Despejar dinheiro para bolhas especulativas não é
investimento. Na realidade, o sector financeiro não necessita abranger mais que
uns poucos por cento da economia Em vez disso domina a economia produtiva em
detrimento de todas as pessoas. A atitude do sector financeiro perante a crise
assemelha-se à daquele indivíduo que matou os pais e depois pede clemência por
ser órfão.(p.22-23)
Uma estimativa recente aponta para 4 milhões de milhões de
dólares como o montante transacionado diariamente nos mercados globais de
capital. Ou seja em duas semanas equivale ao PIB mundial num ano. Apenas 1% ou
2% daquele valor é alocado a investimento eficiente, (p.98-99) 98% da atividade
do mercado financeiro é parasitária. (p.101) Contudo, o que se propala é que os
mercados financeiros na sua forma atual são essenciais e desempenham um papel
real, positivo e importante na economia global.
Longe de levar os mercados ao equilíbrio, o movimento
especulativo continuamente os desestabiliza. Nos EUA, o sector financeiro
representava em 1995, 34% de todos os lucros empresariais, valor que passou
para 45% em 2011. (p.100 - 101)
3 – O mito capitalista
O mito capitalista tornou-se incompatível até com as teorias
que o suportam. De facto estas baseiam-se em que os mercados são sempre
competitivos e nenhuma empresa será suficientemente grande para distorcer o
mercado. (p.135) Na realidade, a distorção atingiu tal nível que passaram a ser
demasiado grandes para falirem, inventando-se os “riscos sistémicos” para
subordinar os interesses de toda a comunidade aos seus interesses egoístas,
frequentemente obscuros.
O mito capitalista é um absurdo, uma insensatez. No mito
capitalista os capitalistas acumulam uma grande quantidade de dinheiro
(capital) e reinvestem. No mundo atual, os capitalistas, especulam com ativos e
cobram juros. Assim, endividamentismo deveria ser o nome mais apropriado para o
regime atual, em vez de capitalismo. (p.17)

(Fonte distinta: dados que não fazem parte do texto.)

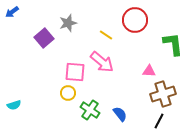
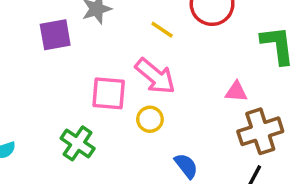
purple square: (44, 38) -> (55, 35), turned 30
yellow circle: (68, 93) -> (150, 119), moved
green cross: (90, 110) -> (78, 143), moved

Com base nestes mitos enormes montantes da riqueza são
transferidos para os mais ricos por mecanismos que não podem ser justificados
pela honesta ação do mercado. Mecanismos artificiais (além da especulação) como
subsídios e benefícios fiscais, reduções de impostos, concorrência fiscal entre
países, estão a drenar a riqueza dos pobres e da classe média para os ricos.
As privatizações foram outro mecanismo para artificialmente
criar monopólios e aumentar o poder e a riqueza da camada mais rica. Resultaram
geralmente em serviços piores e mais caros, devido aos cortes nos custos e
lucros para os acionistas. (p.70-71).
A perceção comum de que “os ricos ficam mais ricos, os
pobres mais pobres”, as crescentes desigualdades, mostram a patologia central
do capitalismo moderno.(p.118) A desigualdade tem um significativo efeito, não
apenas na qualidade social, mas também no comportamento da economia. As
sociedades desiguais são mais conflituosas e o rendimento não é gasto ou investido
tão criteriosamente como nas sociedades mais iguais. (p.84)

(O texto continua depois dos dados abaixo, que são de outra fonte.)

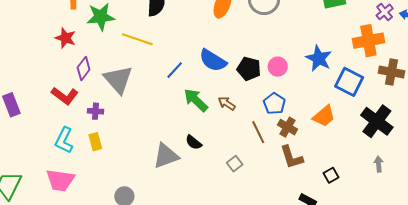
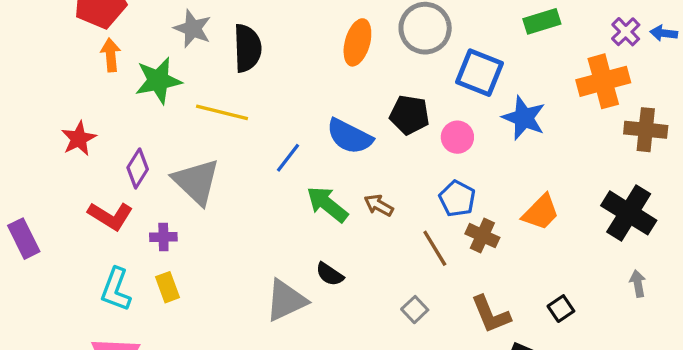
red star: (65, 38) -> (79, 139), moved, turned 30
black pentagon: (249, 69) -> (409, 115), moved
blue square: (349, 82) -> (479, 73), moved
brown L-shape: (291, 157) -> (491, 314), moved
gray square: (235, 164) -> (415, 310), moved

A família Walton, dona dos Walmart, é a mais rica dos EUA, à
custa dos seus fornecedores e dos seus trabalhadores. Detém tanta riqueza como
30% dos cidadãos mais pobres do país.(p.124) Nos EUA entre 1979 e 2009 a
produtividade aumentou 154%, os salários apenas 13%, no entanto mais 55% para
os 20% topo e menos 4% para os 20 da base.
O postulado neoliberal do "gotejamento" (“tricke
down”), (ainda recentemente exposto pela ministra das Finanças, ao afirmar que
em Portugal a classe média era penalizada porque havia poucos ricos) não tem
qualquer base real, pelo contrário. As crescentes desigualdades e o seu efeito
no crescimento económico são até reconhecidos pelo FMI, sem que daí advenham
quaisquer consequências para a alteração das políticas. (p.142)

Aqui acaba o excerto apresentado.